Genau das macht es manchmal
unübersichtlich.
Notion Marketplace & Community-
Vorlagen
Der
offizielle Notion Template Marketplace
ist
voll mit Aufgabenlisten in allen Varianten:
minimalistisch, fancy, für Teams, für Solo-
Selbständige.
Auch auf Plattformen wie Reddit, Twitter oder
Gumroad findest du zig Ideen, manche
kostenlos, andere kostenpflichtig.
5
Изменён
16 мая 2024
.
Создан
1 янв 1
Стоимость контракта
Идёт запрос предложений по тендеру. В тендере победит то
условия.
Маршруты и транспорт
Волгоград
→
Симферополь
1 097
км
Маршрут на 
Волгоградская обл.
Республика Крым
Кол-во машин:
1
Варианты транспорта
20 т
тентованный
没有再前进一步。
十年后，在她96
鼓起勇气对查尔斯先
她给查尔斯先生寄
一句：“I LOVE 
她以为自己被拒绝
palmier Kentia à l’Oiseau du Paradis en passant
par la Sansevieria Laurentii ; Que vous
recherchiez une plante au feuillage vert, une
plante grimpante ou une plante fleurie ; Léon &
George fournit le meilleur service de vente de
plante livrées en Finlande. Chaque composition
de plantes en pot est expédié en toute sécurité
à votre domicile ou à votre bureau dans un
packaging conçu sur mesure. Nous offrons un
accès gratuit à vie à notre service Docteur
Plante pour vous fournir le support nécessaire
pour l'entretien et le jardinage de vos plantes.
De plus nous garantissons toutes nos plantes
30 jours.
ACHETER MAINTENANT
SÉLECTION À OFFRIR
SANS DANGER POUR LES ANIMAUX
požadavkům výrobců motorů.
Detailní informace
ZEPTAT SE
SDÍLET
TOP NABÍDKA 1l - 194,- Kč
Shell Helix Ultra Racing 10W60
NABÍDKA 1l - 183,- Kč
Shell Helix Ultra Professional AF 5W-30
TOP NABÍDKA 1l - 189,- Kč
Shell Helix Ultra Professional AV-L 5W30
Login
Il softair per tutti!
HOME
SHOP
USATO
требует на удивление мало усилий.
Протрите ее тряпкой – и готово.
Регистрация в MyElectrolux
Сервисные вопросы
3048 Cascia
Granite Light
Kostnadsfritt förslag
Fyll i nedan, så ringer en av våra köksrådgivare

------------------------------------

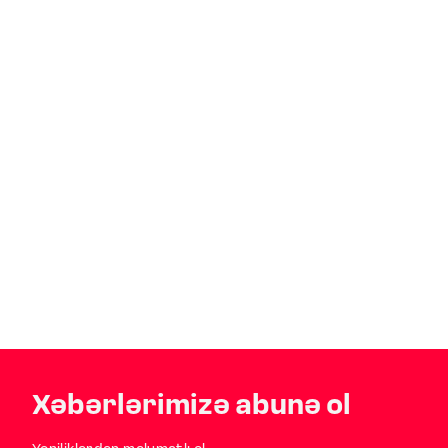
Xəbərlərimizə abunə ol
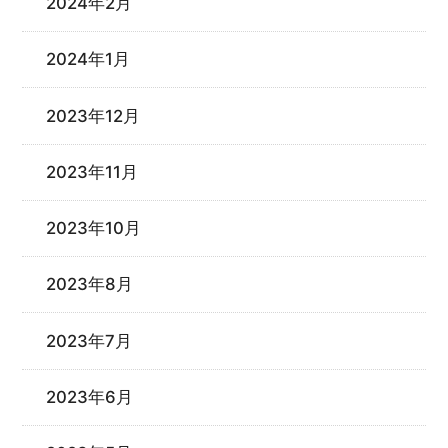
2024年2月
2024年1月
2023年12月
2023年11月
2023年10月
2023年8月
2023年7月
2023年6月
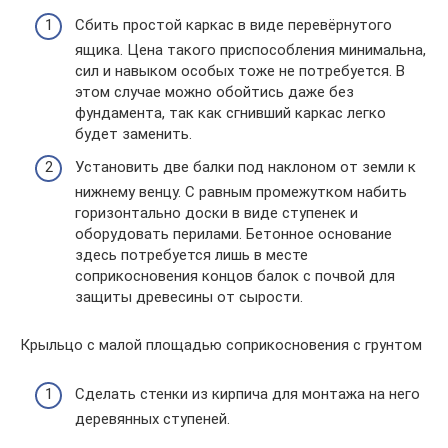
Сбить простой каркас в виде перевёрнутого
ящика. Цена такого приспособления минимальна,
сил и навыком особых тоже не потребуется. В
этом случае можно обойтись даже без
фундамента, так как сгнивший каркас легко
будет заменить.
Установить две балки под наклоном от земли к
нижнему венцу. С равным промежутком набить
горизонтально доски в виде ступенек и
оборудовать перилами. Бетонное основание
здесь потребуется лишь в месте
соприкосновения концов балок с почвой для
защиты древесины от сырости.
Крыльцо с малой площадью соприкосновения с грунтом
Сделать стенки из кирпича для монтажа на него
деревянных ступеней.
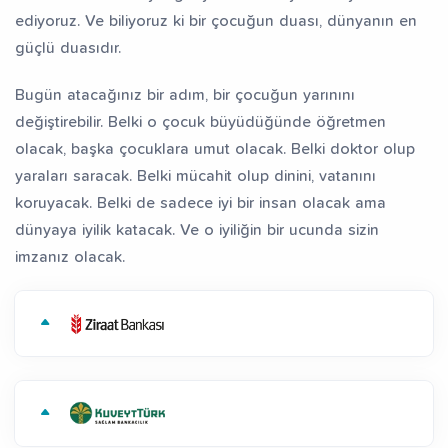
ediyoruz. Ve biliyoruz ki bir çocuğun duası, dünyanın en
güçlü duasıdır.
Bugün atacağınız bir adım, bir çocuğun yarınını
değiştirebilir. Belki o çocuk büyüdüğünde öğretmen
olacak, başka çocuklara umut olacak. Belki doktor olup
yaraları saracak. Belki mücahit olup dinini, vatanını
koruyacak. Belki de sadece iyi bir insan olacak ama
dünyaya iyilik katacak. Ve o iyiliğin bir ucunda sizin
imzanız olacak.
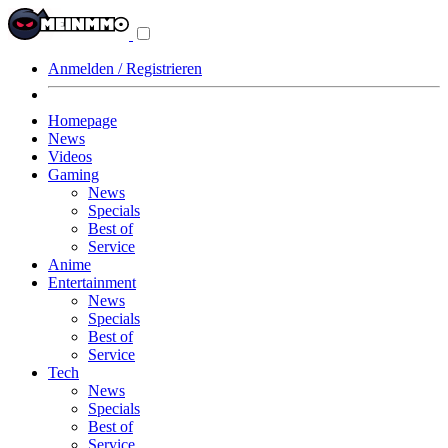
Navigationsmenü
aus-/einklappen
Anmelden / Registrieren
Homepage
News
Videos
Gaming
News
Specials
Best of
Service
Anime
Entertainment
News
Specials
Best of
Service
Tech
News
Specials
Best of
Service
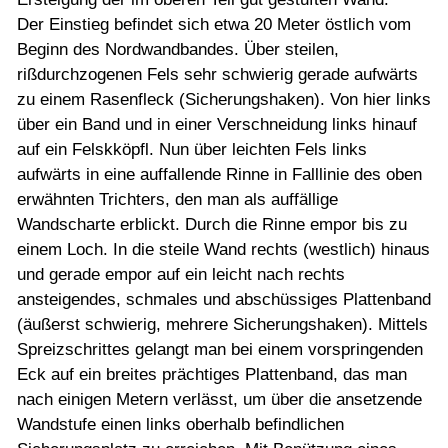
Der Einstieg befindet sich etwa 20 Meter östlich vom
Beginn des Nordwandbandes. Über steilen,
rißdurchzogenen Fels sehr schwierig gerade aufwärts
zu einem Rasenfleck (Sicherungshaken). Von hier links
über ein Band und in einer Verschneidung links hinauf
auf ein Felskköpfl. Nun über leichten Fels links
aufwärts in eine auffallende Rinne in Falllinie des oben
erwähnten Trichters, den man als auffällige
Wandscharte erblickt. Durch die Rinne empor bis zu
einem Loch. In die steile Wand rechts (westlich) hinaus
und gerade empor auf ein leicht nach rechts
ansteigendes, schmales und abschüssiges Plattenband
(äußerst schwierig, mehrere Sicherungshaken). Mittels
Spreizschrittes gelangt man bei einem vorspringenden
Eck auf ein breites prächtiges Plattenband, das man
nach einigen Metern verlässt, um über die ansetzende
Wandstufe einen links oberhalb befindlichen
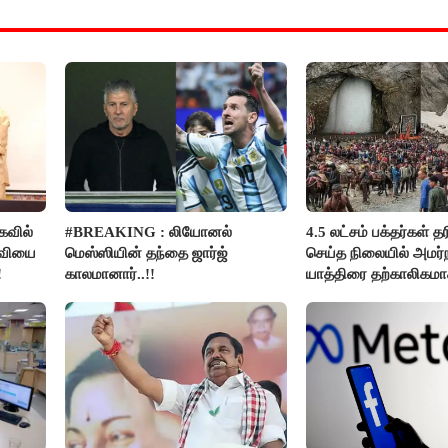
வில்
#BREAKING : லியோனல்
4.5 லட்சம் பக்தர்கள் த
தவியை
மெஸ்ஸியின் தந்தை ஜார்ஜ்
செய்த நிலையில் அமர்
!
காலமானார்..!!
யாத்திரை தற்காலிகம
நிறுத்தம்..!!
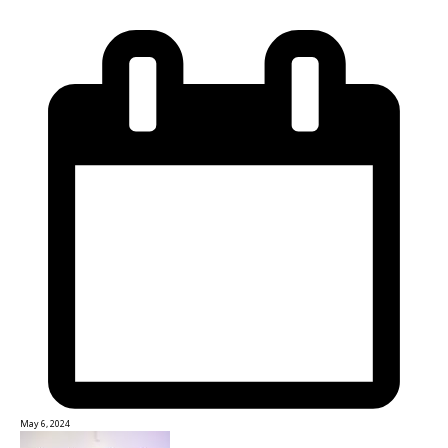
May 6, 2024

------------------------------------

What you have to do » Tally the lines above that contain "aufwärts"; give only the number.

Answer section » 2